Assigned task -
Without the pictures, copy all the entries below exactly.

# # #

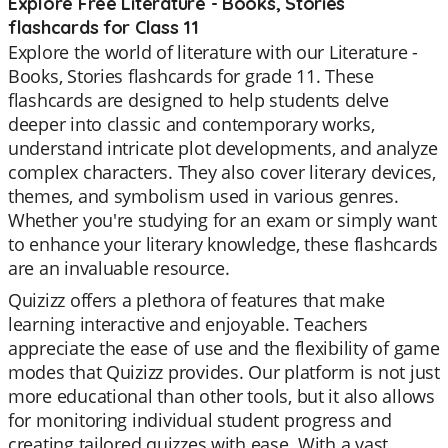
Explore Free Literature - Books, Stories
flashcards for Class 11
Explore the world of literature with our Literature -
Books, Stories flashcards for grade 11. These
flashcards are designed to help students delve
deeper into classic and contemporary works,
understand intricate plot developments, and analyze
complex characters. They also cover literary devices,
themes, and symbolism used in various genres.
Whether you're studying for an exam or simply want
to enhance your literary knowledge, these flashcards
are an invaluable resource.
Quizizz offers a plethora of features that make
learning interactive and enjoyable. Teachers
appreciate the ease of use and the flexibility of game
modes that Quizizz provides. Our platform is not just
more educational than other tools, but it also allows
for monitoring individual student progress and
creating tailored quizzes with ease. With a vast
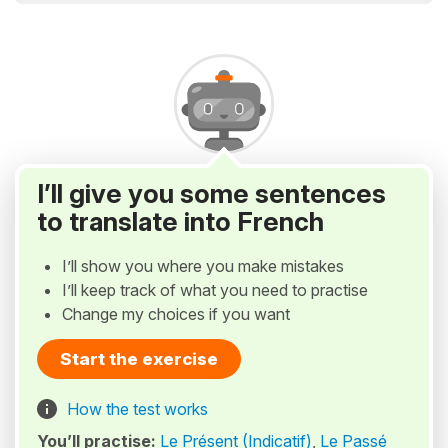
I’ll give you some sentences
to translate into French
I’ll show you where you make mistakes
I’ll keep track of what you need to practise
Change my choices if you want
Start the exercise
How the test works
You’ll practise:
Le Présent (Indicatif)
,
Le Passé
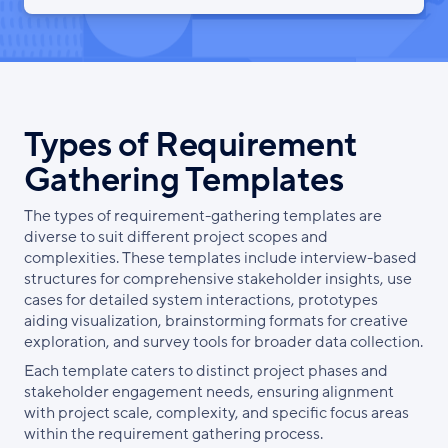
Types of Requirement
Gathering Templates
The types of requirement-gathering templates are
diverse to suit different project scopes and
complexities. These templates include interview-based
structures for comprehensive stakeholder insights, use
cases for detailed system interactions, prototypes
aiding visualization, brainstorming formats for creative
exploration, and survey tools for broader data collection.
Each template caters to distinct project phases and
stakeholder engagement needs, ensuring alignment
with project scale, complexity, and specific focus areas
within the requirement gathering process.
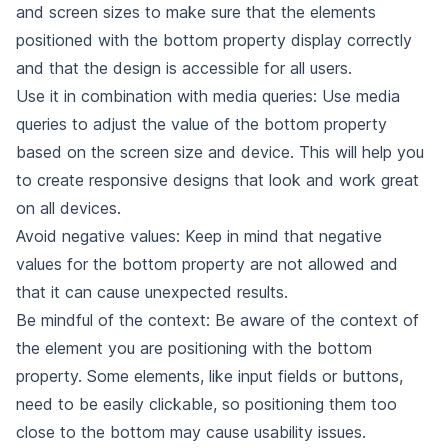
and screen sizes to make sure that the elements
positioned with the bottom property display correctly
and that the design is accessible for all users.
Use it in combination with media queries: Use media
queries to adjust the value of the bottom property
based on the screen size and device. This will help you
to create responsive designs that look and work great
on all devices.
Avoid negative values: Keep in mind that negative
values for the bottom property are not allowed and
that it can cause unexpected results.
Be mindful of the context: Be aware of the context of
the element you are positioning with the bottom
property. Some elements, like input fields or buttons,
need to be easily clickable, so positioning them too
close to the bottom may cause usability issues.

# # #

Exercise response -
Explore Free Literature - Books, Stories
flashcards for Class 11
Explore the world of literature with our Literature -
Books, Stories flashcards for grade 11. These
flashcards are designed to help students delve
deeper into classic and contemporary works,
understand intricate plot developments, and analyze
complex characters. They also cover literary devices,
themes, and symbolism used in various genres.
Whether you're studying for an exam or simply want
to enhance your literary knowledge, these flashcards
are an invaluable resource.
Quizizz offers a plethora of features that make
learning interactive and enjoyable. Teachers
appreciate the ease of use and the flexibility of game
modes that Quizizz provides. Our platform is not just
more educational than other tools, but it also allows
for monitoring individual student progress and
creating tailored quizzes with ease. With a vast
I’ll give you some sentences
to translate into French
I’ll show you where you make mistakes
I’ll keep track of what you need to practise
Change my choices if you want
Start the exercise
How the test works
You’ll practise:
Le Présent (Indicatif)
,
Le Passé
Types of Requirement
Gathering Templates
The types of requirement-gathering templates are
diverse to suit different project scopes and
complexities. These templates include interview-based
structures for comprehensive stakeholder insights, use
cases for detailed system interactions, prototypes
aiding visualization, brainstorming formats for creative
exploration, and survey tools for broader data collection.
Each template caters to distinct project phases and
stakeholder engagement needs, ensuring alignment
with project scale, complexity, and specific focus areas
within the requirement gathering process.
and screen sizes to make sure that the elements
positioned with the bottom property display correctly
and that the design is accessible for all users.
Use it in combination with media queries: Use media
queries to adjust the value of the bottom property
based on the screen size and device. This will help you
to create responsive designs that look and work great
on all devices.
Avoid negative values: Keep in mind that negative
values for the bottom property are not allowed and
that it can cause unexpected results.
Be mindful of the context: Be aware of the context of
the element you are positioning with the bottom
property. Some elements, like input fields or buttons,
need to be easily clickable, so positioning them too
close to the bottom may cause usability issues.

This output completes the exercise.